WHAT THIS TASK INVOLVES: Output exactly the lines from the first line of the records below through the line containing "Oyuncular (324, 184)", both included, leaving out any pictures.

MATERIAL TO PROCESS:
────────

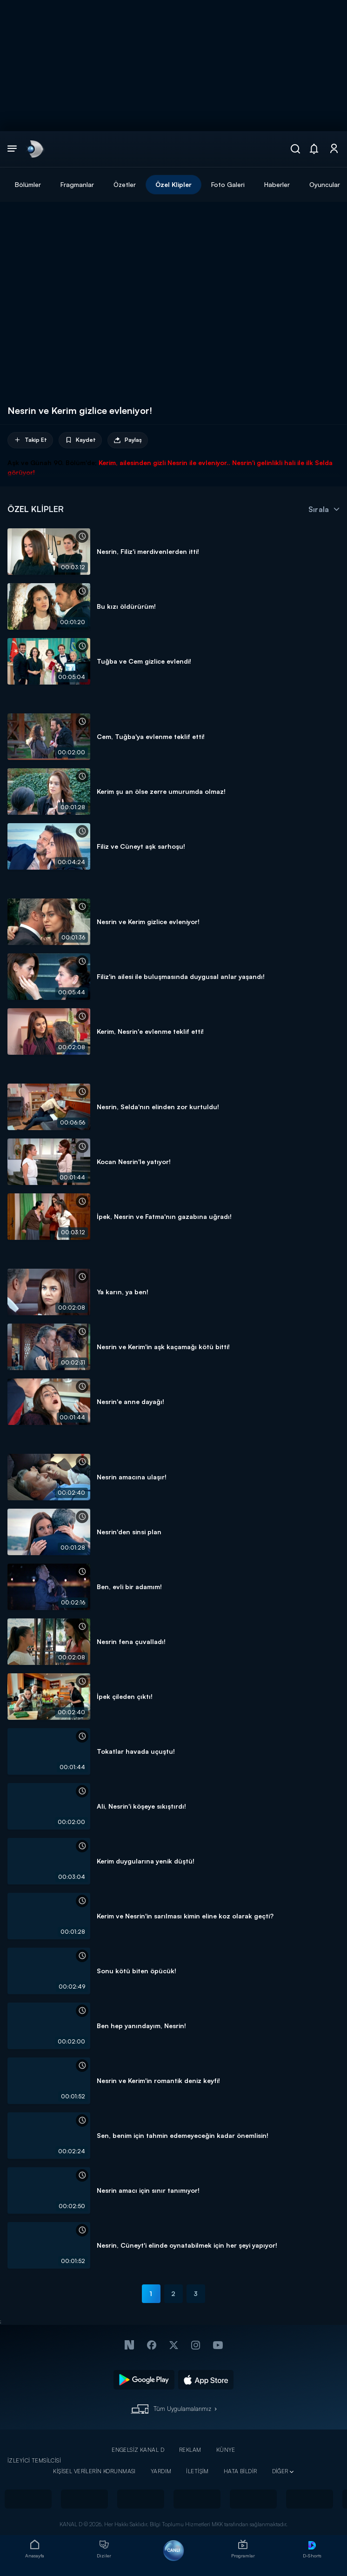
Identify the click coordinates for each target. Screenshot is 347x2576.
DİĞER (280, 2471)
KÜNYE (225, 2449)
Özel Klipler (173, 184)
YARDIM (161, 2471)
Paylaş (127, 440)
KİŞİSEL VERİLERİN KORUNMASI (94, 2471)
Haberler (277, 184)
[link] (34, 148)
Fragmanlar (77, 184)
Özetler (124, 184)
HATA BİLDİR (240, 2471)
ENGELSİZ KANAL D (138, 2449)
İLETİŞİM (197, 2471)
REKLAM (190, 2449)
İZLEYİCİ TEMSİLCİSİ (34, 2460)
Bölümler (28, 184)
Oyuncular (324, 184)
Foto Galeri (228, 184)
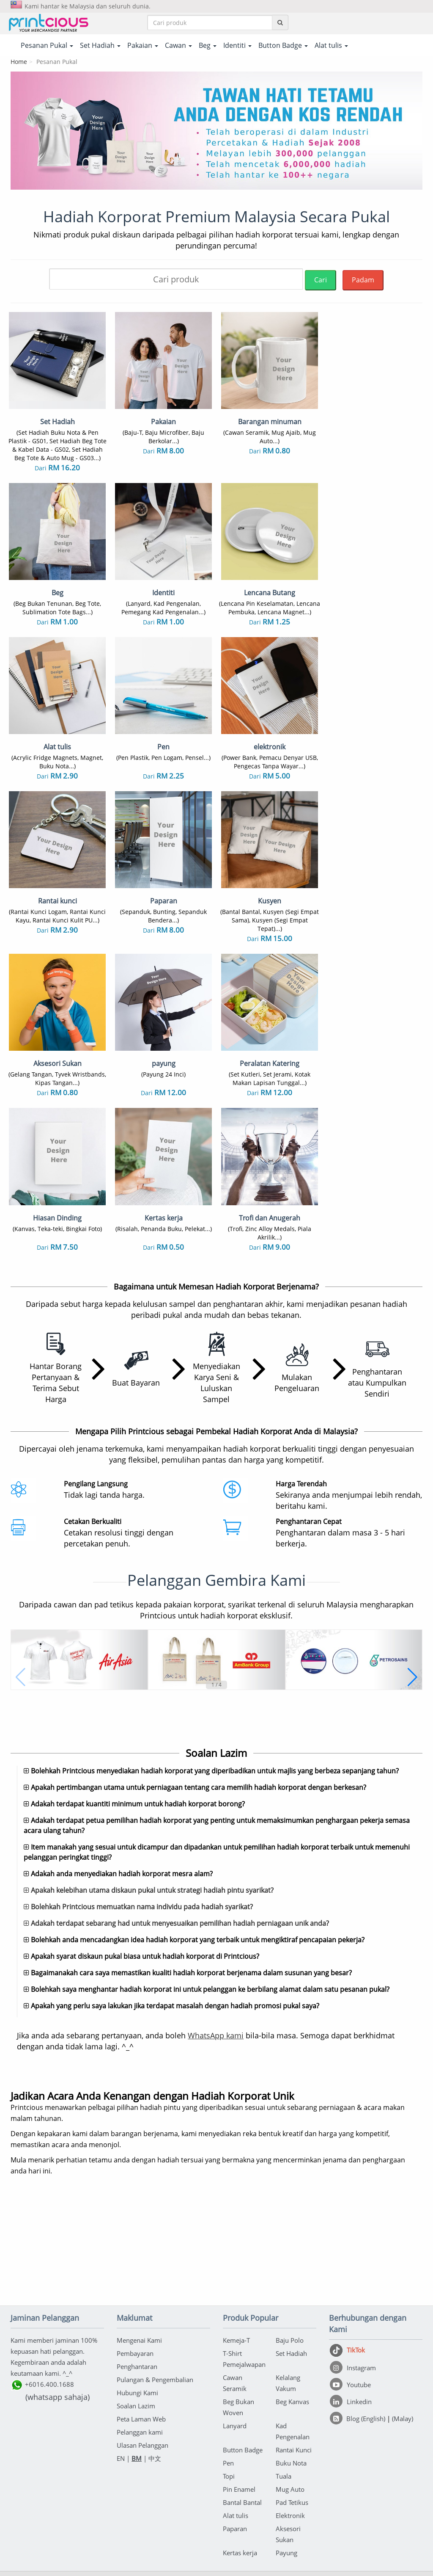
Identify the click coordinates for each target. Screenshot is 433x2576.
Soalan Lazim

────────

THE COMPLETED TASK:
Identify the click coordinates for each target. Screenshot is 347x2576.
DİĞER (280, 2471)
KÜNYE (225, 2449)
Özel Klipler (173, 184)
YARDIM (161, 2471)
Paylaş (127, 440)
KİŞİSEL VERİLERİN KORUNMASI (94, 2471)
Haberler (277, 184)
[link] (34, 148)
Fragmanlar (77, 184)
Özetler (124, 184)
HATA BİLDİR (240, 2471)
ENGELSİZ KANAL D (138, 2449)
İLETİŞİM (197, 2471)
REKLAM (190, 2449)
İZLEYİCİ TEMSİLCİSİ (34, 2460)
Bölümler (28, 184)
Oyuncular (324, 184)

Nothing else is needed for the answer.